ACTIVITY:
Below are the entries. Transcribe exactly the lines from the one with "de decisão do" through the one with "acontece quando as", ends included, and leave out all others.

MATERIAL PROVIDED:
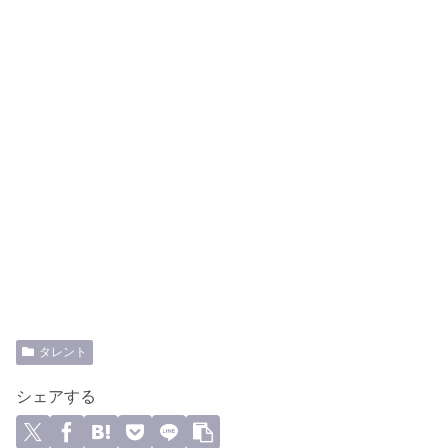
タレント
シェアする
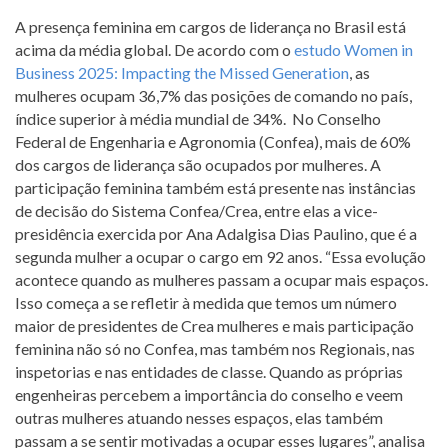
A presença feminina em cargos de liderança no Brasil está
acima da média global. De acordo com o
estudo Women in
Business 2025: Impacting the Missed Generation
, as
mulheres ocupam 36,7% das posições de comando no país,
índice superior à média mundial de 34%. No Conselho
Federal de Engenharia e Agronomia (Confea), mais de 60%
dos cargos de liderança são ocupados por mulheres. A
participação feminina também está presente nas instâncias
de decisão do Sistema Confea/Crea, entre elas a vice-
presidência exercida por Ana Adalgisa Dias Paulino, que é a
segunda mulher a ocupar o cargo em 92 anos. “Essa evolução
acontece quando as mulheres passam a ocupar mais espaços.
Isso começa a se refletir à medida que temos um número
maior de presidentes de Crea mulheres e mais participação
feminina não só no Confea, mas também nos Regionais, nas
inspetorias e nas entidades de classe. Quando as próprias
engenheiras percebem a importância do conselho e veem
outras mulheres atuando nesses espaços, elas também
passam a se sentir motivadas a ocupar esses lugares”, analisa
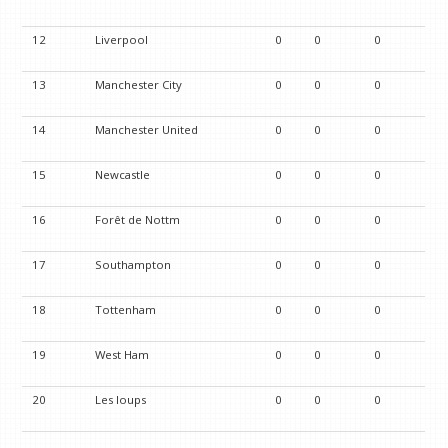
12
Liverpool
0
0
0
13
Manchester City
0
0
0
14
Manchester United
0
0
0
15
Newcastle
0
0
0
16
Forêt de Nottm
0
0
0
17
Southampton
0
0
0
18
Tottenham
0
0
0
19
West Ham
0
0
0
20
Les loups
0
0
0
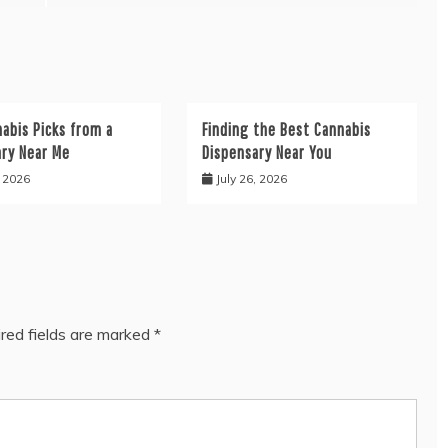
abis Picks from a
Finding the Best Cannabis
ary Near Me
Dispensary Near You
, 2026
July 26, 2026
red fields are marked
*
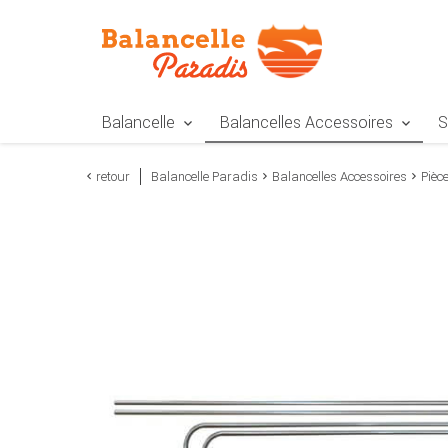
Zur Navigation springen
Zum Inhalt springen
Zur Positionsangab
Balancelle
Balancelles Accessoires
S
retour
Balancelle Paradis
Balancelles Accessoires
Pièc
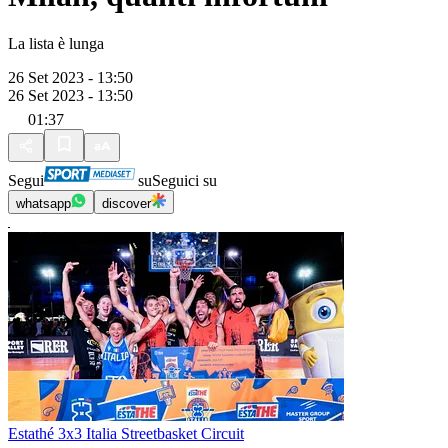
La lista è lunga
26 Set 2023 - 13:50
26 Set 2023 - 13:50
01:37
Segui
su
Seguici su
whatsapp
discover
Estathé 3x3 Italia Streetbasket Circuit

* * *

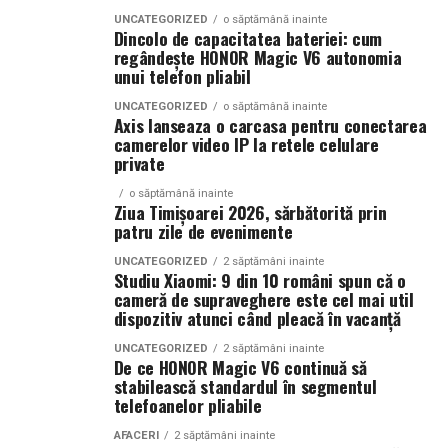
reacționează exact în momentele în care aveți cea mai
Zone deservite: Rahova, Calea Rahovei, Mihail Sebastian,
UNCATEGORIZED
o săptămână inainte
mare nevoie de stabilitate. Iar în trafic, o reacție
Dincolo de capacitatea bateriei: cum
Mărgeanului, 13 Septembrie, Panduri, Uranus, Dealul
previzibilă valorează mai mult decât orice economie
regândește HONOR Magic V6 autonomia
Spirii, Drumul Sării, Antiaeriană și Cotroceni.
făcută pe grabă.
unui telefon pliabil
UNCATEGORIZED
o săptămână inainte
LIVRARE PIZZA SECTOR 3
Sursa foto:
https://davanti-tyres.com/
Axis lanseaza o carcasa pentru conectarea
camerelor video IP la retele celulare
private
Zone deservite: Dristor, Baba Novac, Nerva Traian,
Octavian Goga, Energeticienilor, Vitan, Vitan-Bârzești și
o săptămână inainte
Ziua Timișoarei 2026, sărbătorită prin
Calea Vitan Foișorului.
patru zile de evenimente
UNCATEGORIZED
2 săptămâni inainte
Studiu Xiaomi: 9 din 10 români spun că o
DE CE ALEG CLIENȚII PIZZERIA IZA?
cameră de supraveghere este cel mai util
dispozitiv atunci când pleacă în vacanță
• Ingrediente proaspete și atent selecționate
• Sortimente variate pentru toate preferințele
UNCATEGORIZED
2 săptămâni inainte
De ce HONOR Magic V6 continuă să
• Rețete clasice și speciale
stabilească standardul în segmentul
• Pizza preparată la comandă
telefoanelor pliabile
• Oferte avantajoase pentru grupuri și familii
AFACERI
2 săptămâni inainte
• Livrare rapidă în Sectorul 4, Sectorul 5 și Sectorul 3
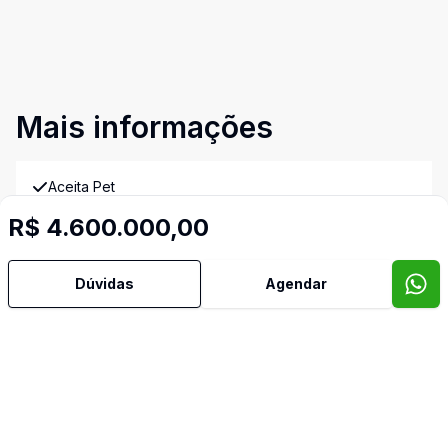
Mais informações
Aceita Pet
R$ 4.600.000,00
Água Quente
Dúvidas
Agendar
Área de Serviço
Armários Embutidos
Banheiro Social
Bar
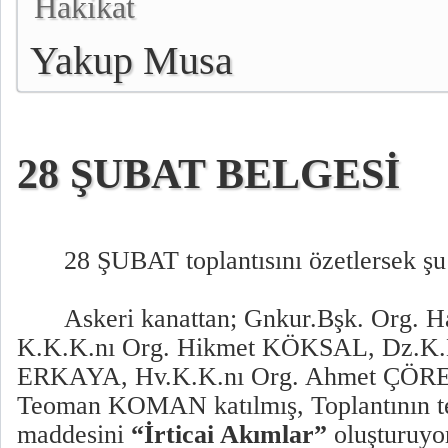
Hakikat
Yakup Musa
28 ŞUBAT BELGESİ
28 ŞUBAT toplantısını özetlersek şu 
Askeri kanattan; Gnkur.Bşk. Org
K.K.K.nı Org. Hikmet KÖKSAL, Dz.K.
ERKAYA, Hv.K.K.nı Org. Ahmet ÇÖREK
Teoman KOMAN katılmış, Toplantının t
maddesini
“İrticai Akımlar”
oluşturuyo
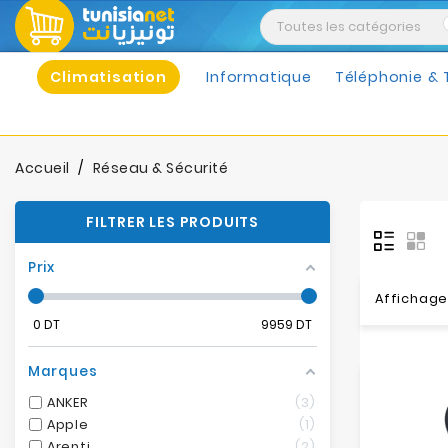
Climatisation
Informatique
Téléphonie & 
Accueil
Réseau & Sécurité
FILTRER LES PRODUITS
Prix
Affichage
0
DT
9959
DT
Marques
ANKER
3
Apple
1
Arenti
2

RESULT OF THIS EXERCISE:
de decisão do Sistema Confea/Crea, entre elas a vice-
presidência exercida por Ana Adalgisa Dias Paulino, que é a
segunda mulher a ocupar o cargo em 92 anos. “Essa evolução
acontece quando as mulheres passam a ocupar mais espaços.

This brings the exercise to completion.